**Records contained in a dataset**
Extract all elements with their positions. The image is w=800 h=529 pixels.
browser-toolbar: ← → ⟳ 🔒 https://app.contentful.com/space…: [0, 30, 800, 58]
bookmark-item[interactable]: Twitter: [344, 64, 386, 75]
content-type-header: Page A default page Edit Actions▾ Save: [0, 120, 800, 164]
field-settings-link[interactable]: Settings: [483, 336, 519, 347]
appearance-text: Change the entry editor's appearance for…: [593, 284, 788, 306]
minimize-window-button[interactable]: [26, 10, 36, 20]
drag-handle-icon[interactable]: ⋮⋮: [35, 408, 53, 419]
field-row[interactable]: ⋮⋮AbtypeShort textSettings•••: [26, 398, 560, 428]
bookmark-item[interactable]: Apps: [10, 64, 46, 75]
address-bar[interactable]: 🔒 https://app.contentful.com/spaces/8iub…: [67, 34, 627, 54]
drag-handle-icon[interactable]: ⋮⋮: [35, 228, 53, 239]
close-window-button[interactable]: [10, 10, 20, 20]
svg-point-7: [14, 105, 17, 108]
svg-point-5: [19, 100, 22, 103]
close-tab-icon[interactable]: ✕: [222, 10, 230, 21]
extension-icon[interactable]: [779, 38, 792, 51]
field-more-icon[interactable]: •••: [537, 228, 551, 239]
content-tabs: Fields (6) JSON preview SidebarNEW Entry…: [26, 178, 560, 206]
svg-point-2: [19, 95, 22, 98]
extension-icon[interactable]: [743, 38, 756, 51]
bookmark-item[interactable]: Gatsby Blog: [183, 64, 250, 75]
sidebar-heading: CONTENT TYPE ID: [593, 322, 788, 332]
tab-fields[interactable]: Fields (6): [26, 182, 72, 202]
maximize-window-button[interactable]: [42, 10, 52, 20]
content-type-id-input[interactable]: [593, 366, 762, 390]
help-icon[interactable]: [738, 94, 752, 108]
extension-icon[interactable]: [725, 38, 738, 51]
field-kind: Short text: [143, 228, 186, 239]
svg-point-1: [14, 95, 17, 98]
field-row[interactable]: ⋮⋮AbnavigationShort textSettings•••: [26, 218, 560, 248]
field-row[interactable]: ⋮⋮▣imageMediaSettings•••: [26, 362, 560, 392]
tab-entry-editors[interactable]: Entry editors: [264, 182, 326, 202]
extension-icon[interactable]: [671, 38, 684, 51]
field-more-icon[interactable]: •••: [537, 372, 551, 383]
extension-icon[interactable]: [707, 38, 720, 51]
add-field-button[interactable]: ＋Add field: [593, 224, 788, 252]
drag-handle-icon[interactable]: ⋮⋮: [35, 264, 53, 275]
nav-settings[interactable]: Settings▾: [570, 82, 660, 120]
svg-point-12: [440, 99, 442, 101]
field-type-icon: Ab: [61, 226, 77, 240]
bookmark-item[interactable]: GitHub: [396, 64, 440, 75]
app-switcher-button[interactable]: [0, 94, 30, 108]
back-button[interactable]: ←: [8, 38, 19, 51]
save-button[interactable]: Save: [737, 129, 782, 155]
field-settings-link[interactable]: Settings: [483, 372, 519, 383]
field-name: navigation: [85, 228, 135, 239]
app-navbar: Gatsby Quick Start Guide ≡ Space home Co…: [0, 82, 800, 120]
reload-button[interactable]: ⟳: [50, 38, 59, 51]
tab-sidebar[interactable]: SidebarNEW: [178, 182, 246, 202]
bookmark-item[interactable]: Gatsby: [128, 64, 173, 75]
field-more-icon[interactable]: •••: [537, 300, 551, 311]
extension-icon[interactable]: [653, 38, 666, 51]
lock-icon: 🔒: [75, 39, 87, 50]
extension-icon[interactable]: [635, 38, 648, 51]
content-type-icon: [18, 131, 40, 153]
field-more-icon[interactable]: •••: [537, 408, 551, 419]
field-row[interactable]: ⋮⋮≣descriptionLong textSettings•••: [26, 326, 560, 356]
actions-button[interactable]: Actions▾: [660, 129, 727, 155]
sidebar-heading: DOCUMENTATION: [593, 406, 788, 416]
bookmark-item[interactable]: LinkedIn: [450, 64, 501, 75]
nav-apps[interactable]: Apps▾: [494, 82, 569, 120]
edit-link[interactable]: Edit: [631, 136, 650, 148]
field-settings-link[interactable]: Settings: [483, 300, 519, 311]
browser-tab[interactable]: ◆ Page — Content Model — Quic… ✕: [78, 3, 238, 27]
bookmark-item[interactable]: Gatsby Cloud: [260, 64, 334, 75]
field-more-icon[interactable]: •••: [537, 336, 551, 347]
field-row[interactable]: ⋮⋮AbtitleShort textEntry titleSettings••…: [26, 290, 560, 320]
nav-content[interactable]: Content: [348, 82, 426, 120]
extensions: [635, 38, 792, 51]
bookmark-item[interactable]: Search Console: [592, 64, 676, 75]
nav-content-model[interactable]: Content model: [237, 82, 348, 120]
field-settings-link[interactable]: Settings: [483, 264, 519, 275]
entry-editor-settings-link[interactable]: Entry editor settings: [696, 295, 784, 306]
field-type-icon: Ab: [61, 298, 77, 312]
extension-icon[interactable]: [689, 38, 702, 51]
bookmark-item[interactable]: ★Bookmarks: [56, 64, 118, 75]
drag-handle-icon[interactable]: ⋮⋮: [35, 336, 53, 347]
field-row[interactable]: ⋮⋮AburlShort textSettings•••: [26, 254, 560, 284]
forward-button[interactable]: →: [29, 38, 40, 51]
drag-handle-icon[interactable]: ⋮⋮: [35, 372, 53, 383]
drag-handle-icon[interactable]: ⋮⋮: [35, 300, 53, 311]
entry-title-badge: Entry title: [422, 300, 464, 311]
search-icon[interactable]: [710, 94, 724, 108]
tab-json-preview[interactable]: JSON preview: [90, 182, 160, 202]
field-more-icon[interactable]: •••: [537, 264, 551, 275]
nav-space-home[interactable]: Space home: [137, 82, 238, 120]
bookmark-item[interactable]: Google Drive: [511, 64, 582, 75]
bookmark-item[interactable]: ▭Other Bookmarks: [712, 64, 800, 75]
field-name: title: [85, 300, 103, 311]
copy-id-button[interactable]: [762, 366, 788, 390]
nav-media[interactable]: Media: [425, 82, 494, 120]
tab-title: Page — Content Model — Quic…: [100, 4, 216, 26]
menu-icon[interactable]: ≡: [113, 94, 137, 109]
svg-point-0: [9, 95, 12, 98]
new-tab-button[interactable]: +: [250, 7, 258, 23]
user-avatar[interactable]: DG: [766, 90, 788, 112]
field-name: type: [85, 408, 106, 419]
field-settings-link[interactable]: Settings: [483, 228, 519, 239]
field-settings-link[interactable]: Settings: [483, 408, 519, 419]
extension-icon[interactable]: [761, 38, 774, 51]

**Instructions to follow**
Find the word "name" in the data and show each line that holds it.

**Solution for this problem**
field-name: navigation: [85, 228, 135, 239]
field-name: title: [85, 300, 103, 311]
field-name: type: [85, 408, 106, 419]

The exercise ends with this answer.